Eran más de las doce del mediodía en Estocolmo. Aún hacía frío, aún soplaba el viento, y la primavera parecía más lejana que nunca. El jefe de gabinete Thorulf Winge acababa de sustituir su almuerzo por una taza de Earl Grey y un seco bollo de canela que descansaba sobre la mesa desde la tardía reunión de la noche anterior. Lo había sumergido en el líquido caliente y no le había sabido a nada, pero por el momento con eso bastaba para cubrir sus necesidades nutricionales. En días como ese, no había tiempo para más, así de simple.

Recorrió el corto trecho entre el Ministerio de Asuntos Exteriores y la sede del gobierno, en Rosenbad. Con la cabeza gacha, los ojos fijos en el asfalto helado, tenía el mismo aspecto que todos los que intentaban huir del frío que en enero le azotaba a uno en el rostro. Caminaba al lado del agua que rodeaba el Parlamento: estaba en su elemento, en el perímetro del Poder, donde se había movido la mayor parte de su vida.
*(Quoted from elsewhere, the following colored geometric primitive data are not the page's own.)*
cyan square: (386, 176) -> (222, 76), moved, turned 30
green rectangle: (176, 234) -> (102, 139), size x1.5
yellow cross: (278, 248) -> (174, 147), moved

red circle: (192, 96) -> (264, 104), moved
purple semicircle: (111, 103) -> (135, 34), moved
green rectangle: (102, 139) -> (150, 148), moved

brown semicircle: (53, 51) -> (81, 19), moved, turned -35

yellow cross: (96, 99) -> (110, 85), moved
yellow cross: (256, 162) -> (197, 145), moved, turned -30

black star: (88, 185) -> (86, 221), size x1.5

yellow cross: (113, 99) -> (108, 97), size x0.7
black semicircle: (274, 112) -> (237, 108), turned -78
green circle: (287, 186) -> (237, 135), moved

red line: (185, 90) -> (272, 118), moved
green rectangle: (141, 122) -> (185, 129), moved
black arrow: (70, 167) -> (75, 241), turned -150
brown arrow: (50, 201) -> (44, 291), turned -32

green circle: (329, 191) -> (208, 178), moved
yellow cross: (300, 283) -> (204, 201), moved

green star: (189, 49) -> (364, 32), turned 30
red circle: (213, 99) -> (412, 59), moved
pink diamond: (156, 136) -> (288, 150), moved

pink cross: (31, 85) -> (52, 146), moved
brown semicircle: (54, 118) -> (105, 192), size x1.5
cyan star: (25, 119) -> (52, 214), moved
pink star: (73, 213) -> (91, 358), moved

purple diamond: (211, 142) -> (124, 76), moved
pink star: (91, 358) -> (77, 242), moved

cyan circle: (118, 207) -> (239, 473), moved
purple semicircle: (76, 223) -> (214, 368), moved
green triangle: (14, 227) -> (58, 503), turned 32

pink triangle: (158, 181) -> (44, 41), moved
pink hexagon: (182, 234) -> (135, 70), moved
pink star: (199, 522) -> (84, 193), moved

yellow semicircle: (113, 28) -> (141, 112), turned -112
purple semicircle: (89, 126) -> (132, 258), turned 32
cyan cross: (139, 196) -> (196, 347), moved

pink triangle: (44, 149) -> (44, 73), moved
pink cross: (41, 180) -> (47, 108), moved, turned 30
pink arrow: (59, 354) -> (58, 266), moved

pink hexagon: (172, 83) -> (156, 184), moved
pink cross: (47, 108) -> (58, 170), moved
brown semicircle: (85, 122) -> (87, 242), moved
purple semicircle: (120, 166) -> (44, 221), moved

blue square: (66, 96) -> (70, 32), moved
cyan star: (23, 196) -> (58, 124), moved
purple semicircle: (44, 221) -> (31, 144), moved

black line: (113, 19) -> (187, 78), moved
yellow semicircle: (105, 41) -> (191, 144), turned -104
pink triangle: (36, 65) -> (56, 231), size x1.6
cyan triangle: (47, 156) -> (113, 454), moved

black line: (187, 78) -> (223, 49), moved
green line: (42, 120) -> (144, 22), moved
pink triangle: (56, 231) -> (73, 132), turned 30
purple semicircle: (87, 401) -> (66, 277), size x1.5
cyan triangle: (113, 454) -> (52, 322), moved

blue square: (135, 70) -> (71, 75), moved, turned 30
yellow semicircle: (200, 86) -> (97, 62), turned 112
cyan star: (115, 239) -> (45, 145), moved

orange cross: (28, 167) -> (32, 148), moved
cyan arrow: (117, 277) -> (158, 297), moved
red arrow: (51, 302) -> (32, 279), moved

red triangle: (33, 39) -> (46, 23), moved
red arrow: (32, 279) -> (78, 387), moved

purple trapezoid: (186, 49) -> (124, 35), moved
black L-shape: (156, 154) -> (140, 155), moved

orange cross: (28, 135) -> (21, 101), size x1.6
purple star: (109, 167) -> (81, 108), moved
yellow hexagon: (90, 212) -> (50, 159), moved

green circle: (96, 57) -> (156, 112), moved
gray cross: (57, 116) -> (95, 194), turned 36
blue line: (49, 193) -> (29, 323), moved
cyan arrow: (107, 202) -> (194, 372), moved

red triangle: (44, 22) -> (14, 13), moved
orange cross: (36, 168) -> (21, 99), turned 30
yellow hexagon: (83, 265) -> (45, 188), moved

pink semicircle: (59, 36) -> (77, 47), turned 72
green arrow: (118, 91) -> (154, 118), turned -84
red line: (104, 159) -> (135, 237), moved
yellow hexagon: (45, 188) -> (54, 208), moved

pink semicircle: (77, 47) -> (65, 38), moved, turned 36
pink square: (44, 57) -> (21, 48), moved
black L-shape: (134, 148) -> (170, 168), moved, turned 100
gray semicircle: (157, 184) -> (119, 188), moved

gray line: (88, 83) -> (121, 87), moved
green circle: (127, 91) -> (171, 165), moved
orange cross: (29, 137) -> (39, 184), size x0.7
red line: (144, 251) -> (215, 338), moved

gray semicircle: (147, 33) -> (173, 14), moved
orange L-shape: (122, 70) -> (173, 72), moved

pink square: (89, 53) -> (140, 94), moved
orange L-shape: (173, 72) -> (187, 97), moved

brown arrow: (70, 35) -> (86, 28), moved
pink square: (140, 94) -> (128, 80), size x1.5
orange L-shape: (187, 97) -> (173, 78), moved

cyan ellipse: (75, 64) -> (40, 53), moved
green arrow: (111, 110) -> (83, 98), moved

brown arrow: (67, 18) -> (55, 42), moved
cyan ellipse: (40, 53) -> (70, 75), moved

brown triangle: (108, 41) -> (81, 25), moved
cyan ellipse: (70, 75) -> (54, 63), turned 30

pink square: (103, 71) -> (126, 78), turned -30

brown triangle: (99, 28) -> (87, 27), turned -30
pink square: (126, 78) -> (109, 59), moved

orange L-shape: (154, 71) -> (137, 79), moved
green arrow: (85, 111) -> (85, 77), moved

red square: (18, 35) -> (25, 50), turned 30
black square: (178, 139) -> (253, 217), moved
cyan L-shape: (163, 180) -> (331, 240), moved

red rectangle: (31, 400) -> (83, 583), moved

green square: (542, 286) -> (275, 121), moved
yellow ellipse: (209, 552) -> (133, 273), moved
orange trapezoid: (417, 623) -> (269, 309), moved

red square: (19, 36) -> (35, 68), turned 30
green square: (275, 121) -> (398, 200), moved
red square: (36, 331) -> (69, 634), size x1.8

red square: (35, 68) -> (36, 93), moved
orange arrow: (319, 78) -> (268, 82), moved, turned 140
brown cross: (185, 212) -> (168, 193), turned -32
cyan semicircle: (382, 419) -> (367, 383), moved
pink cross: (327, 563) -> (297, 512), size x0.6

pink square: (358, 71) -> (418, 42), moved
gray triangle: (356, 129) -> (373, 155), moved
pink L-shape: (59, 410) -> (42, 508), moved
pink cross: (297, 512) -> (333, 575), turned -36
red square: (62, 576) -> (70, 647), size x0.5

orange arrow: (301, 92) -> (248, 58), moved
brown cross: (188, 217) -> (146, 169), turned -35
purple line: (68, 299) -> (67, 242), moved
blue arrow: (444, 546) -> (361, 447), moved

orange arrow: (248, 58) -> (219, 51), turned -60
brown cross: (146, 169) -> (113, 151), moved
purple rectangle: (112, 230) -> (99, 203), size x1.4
Saludó con la cabeza al guardia de seguridad sentado en la garita de cristal, que vestía una camisa de uniforme de color claro e iba tocado por una boina marrón con una chapa de bronce. El guardia, un hombre mayor que llevaba allí casi tanto tiempo como Winge, asintió al reconocerlo y apretó el botón que abría la puerta principal.

Iba bien preparado. Era la primera reunión que se celebraba con el primer ministro y el ministro de Asuntos Exteriores en relación con el caso de John Meyer Frey, metida con calzador en la repleta agenda del primer ministro.

Thorulf Winge respiró hondo y lanzó una ojeada al reloj de la pared.

Tenía exactamente quince minutos para explicar por qué a primera hora de la mañana siguiente se iban a ver obligados a extraditar a su país de origen al ciudadano estadounidense detenido en Suecia.